RECORDS FOR THIS EXERCISE.
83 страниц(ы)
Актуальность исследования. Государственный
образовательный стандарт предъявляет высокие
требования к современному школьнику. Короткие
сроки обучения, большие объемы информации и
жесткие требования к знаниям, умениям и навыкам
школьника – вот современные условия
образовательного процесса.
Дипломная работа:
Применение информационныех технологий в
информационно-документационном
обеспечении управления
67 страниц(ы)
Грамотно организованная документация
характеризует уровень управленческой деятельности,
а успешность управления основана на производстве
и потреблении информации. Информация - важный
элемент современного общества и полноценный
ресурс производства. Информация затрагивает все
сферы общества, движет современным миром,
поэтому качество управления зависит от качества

...

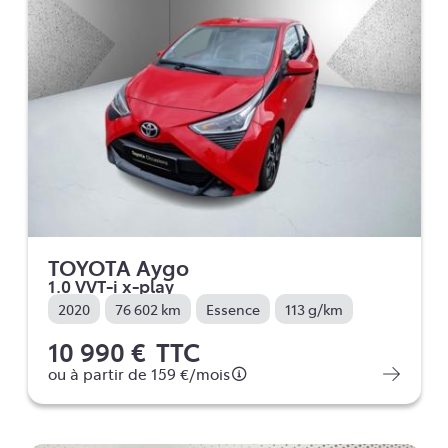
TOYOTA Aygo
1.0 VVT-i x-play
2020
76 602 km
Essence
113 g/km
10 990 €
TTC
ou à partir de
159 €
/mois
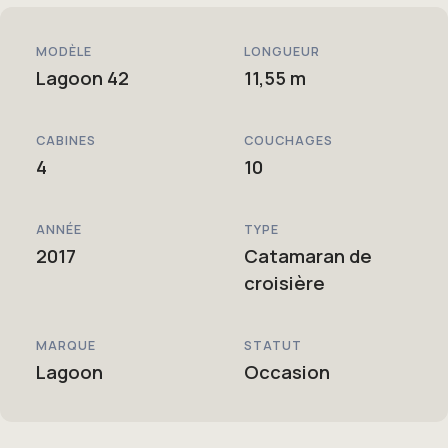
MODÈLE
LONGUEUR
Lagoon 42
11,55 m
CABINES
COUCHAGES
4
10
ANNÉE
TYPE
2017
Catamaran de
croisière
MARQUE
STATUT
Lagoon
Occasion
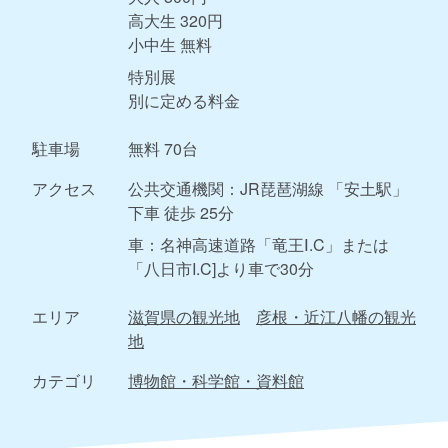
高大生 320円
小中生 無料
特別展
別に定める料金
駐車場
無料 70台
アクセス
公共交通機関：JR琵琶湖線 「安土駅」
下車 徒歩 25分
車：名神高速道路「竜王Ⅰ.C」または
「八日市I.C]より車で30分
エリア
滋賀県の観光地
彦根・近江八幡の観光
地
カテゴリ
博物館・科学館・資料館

--

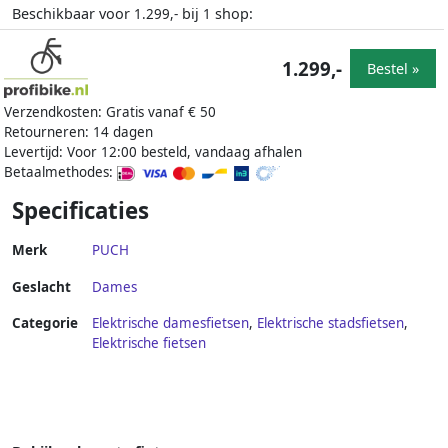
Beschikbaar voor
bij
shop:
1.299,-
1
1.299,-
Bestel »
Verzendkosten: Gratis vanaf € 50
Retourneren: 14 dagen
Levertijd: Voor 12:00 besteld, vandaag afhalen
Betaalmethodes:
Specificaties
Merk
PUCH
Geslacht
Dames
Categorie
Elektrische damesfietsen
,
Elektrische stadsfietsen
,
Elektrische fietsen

WHAT TO WORK ON. What lines in the listing include the string "требования"? Copy them out.

REPLY TO THE TASK.
требования к современному школьнику. Короткие
жесткие требования к знаниям, умениям и навыкам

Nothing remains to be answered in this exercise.